In Afghanistan, Comment on Border Brings Tension –

Sometimes a line is not just a line.  What a border dispute tells Afghans about US and Pakistan relations:

The “issue of the line,” as he called the border, may be minor to the rest of the world. But it “shows us we have friends who we cannot trust,” said Mr. Barakzai, 43. Everyone listening knew he meant America, and they kept nodding.

The border, of course, is no simple boundary: It is the Durand Line, named for the British colonial official who drew it up to separate Imperial Britain’s Indian possessions from Afghanistan — dividing traditionally Pashtun lands between Afghanistan and what would later become Pakistan. To the world at large today, the line, however contentious, is official.

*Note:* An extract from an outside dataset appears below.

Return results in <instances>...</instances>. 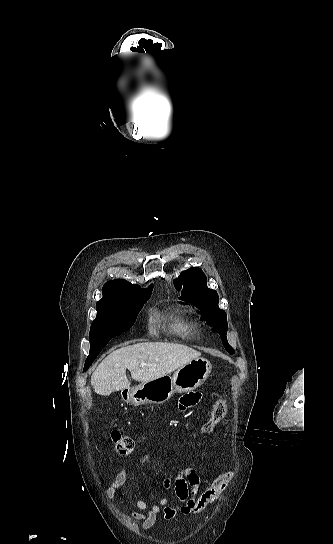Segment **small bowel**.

via In Afghanistan, Comment on Border Brings Tension –

3 thoughts on “In Afghanistan, Comment on Border Brings Tension –”

  1. I don’t necessarlily like to say it, but Mr. Barakzai may be correct. However I don’t think that they have to worry about the US for several months. With the uncertainty of how the elections will turn out, I think that policies may change, even if Obama remains in office. But new events that will define the United States’ stand on the issue are bound to happen, we just have to do our part to help our country sustain peace. Just as a side note, I can’t imagine that our country will purposly instigate anything, nomatter the outcome of the election.

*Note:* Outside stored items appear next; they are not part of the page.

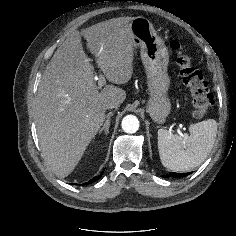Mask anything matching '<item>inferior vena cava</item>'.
Returning a JSON list of instances; mask_svg holds the SVG:
<instances>
[{
  "label": "inferior vena cava",
  "instance_id": "obj_1",
  "mask_svg": "<svg viewBox=\"0 0 236 236\" xmlns=\"http://www.w3.org/2000/svg\"><path fill=\"white\" fill-rule=\"evenodd\" d=\"M118 104L117 103H108L106 105V109H113V108H117Z\"/></svg>",
  "mask_w": 236,
  "mask_h": 236
}]
</instances>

  2. It’s interesting how the US’s stance on the Afghanistan-Pakistan borders, have not changed, but the recent statement has a lot of Afghanis talking. I wonder whether it’s just the US reiterating their position, or some other factors within the global community that are causing talk. I think that Durand line issue ultimately lies between the two disputing nations. That isn’t to say that the US won’t have interest in the outcome. I think it’s interesting how Afghanistan reprimanded the US slightly because the border is part of their domestic affairs, but they are fearful that the US will side with Pakistan. Again, I think this is an example of diplomacy and the power of words within the global arena.

    A more thorough history of the Durand Line:

  3. I second Kennerley’s approach. I think this article is extremely interesting in how the perspective of America can change overnight. (That may be attributing to the fact that was the agenda of the writer.) Could a simple 30 second speech in a General Assembly meeting change an entire regions perspective? Honestly, I think so. We are so affected by the words we hear, and the ideas that are presented to us. Just food for thought. Words are important.